Y es que la patronal pastelera destaca que "la calidad artesanal sigue ganando terreno", con un aumento del consumo de productos "tradicionales y naturales" en los obradores madrileños. Y eso incluye también a las rosquillas.
Entre todas las variedades, las reinas siguen siendo las listas. Son "las más demandadas" y rozan la mitad del consumo total. Les siguen las tontas, las de Santa Clara y las jubilares, que juntas representan el 40%, mientras que las francesas ocupan el 10% restante.
Las tontas mantienen la receta más sencilla, con masa de huevo, aceite, azúcar, harina y anís. Las listas, en cambio, se terminan con un baño de jarabe de azúcar y limón y un glaseado final que las convierte en las favoritas de muchos madrileños.

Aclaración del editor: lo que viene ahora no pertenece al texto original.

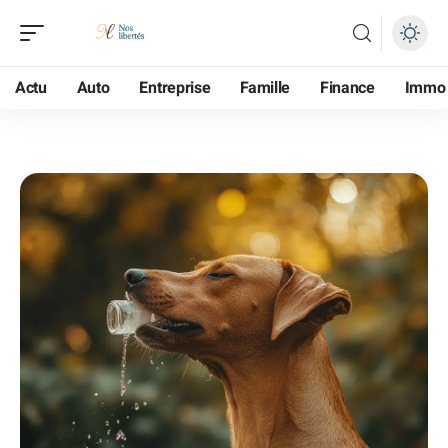
Actu
Auto
Entreprise
Famille
Finance
Immo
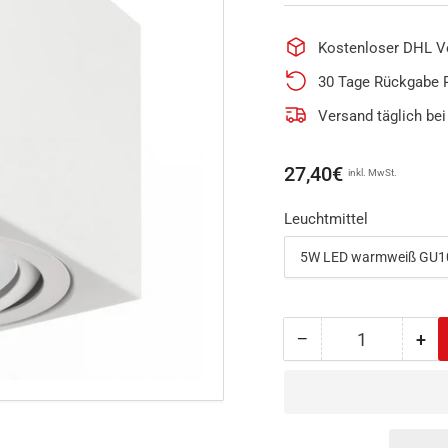
Kostenloser DHL V
30 Tage Rückgabe 
Versand täglich bei
Normaler
27,40€
inkl. MwSt.
Preis
Leuchtmittel
−
+
Anzahl
Menge
Me
reduzieren
erh
für
für
LED
LE
Aufbaustrahler
Auf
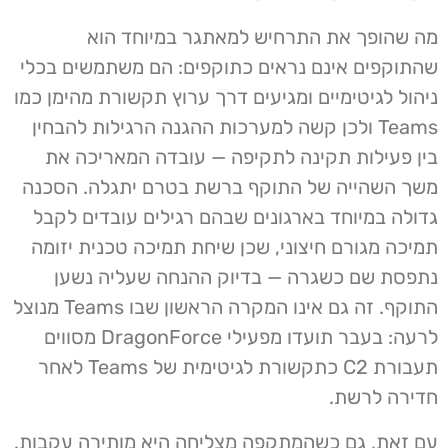
מה שהופך את התרחיש למאתגר במיוחד הוא
שהתוקפים אינם נראים כתוקפים: הם משתמשים בכלי
ניהול לגיטימיים ומגיעים דרך ערוץ תקשורת מהימן כמו
Teams ולכן קשה למערכות ההגנה הרגילות להבחין
בין פעילות תקינה לתקיפה — עובדה המאריכה את
משך השהייה של התוקף ברשת בטרם יתגלה. הסכנה
גדולה במיוחד בארגונים שבהם רגילים עובדים לקבל
תמיכה מגורם חיצוני, שכן שיחת תמיכה טכנית יזומה
נתפסת שם כשגרה — בדיוק ההנחה שעליה נשען
התוקף. זה גם אינו המקרה הראשון שבו Teams מנוצל
לרעה: בעבר תועדו מפעילי DragonForce מסווים
תעבורת C2 כתקשורת לגיטימית של Teams לאחר
חדירה לרשת.
עם זאת, גם כשהמתקפה מצליחה היא מותירה עקבות.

Las de Santa Clara llegan cubiertas de merengue y las francesas se reconocen por la almendra en grano, la yema de huevo y el azúcar glas con el que se rematan tras el horno.
Las más recientes son las jubilares, creadas en 2022 a petición del Ayuntamiento de Madrid durante el Año Santo de San Isidro. Se elaboran con masa de anís, cobertura de chocolate y decoración libre. Además, cuentan con versiones sin gluten dirigidas a personas celíacas, coincidiendo con la celebración en mayo del día y el mes del colectivo celíaco.